§ To do: Only an exact copy of the lines beginning at the one that contains "fraise autour du" and ending at the last line of the records below counts as the answer.
━━━━
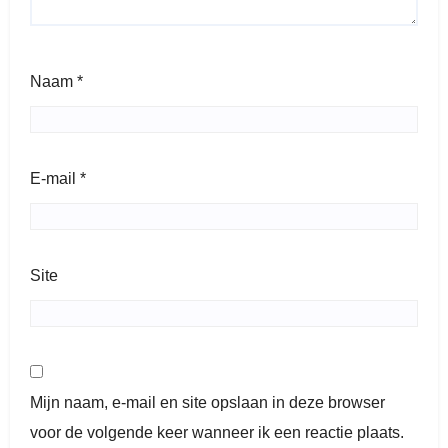
Naam
*
E-mail
*
Site
Mijn naam, e-mail en site opslaan in deze browser
voor de volgende keer wanneer ik een reactie plaats.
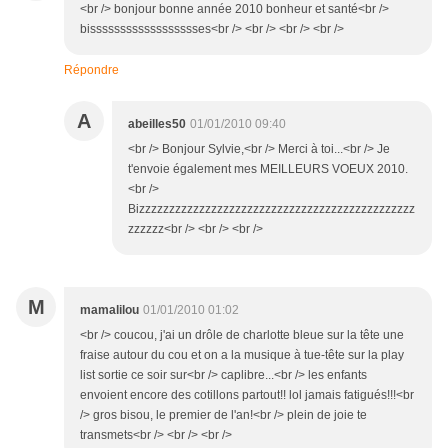
<br /> bonjour bonne année 2010 bonheur et santé<br />
bisssssssssssssssssses<br /> <br /> <br /> <br />
Répondre
A
abeilles50
01/01/2010 09:40
<br /> Bonjour Sylvie,<br /> Merci à toi...<br /> Je
t'envoie également mes MEILLEURS VOEUX 2010.
<br />
Bizzzzzzzzzzzzzzzzzzzzzzzzzzzzzzzzzzzzzzzzzzzzzz
zzzzzz<br /> <br /> <br />
M
mamalilou
01/01/2010 01:02
<br /> coucou, j'ai un drôle de charlotte bleue sur la tête une
fraise autour du cou et on a la musique à tue-tête sur la play
list sortie ce soir sur<br /> caplibre...<br /> les enfants
envoient encore des cotillons partout!! lol jamais fatigués!!!<br
/> gros bisou, le premier de l'an!<br /> plein de joie te
transmets<br /> <br /> <br />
━━━━
§ Answer for this exercise:
fraise autour du cou et on a la musique à tue-tête sur la play
list sortie ce soir sur<br /> caplibre...<br /> les enfants
envoient encore des cotillons partout!! lol jamais fatigués!!!<br
/> gros bisou, le premier de l'an!<br /> plein de joie te
transmets<br /> <br /> <br />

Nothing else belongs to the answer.